Breastfeeding. There's a whole industry built around it.
I spent most of my pregnancy not worrying about it. I figured the more uptight about breastfeeding I was, the less chance I'd have of doing it successfully. Until today I owned one book on breastfeeding and even that was picked up for me at a yard sale for $.25. I read enough to learn the basics of a "latch" and the theory behind comfortable, safe feedings -- and that was it.
Like so much of the last two weeks, though, breastfeeding has not gone according to any kind of plan. By the time the staff handed me a Stoatling in the hospital, it was almost two whole hours after he was born and the shakes had just barely worn off for me. All I could think about was getting something to drink -- I told the nurse I was ready to drink the ultrasound gel they had in the recovery room, I was that damned thirsty. I wasn't thinking about the "first gaze" moment (Daddy Stoat had that honor), "skin-to-skin" or feeding anything. I'd just been sliced open to have a major organ and seven pounds of baby removed, then been stapled back together. Breastfeeding was emphatically not on my mind.

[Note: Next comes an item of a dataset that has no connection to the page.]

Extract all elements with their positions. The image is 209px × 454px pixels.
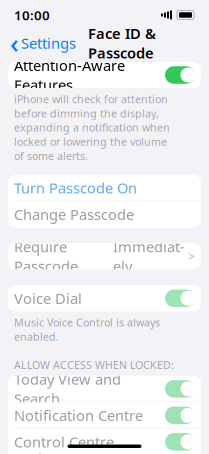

This being the case, Baby Stoat and I missed what is widely considered to be the golden opportunity to establish a nursing bond. About thirty minutes after birth is when the sucking reflex is strongest and that's when the baby should be, well, sucking -- instead, he was off in the nursery with Daddy while I was focusing on being stapled back together.
The hospital did try. We had a lactation consultant in twice -- even staying an extra day to make it happen -- and every nurse was convinced she would get him "on". Over four days, that was quite a few nurses who really did try, to no avail. Baby Stoat was just not latching. He dropped weight, I started frantically using a breast pump, and my life turned into an endless cycle of wash-pump-feed-wash. I will do anything to keep the Stoatling healthy, but our inability to sync up for breastfeeding just annoyed me. Surely someone, somewhere knew something about how to get around this!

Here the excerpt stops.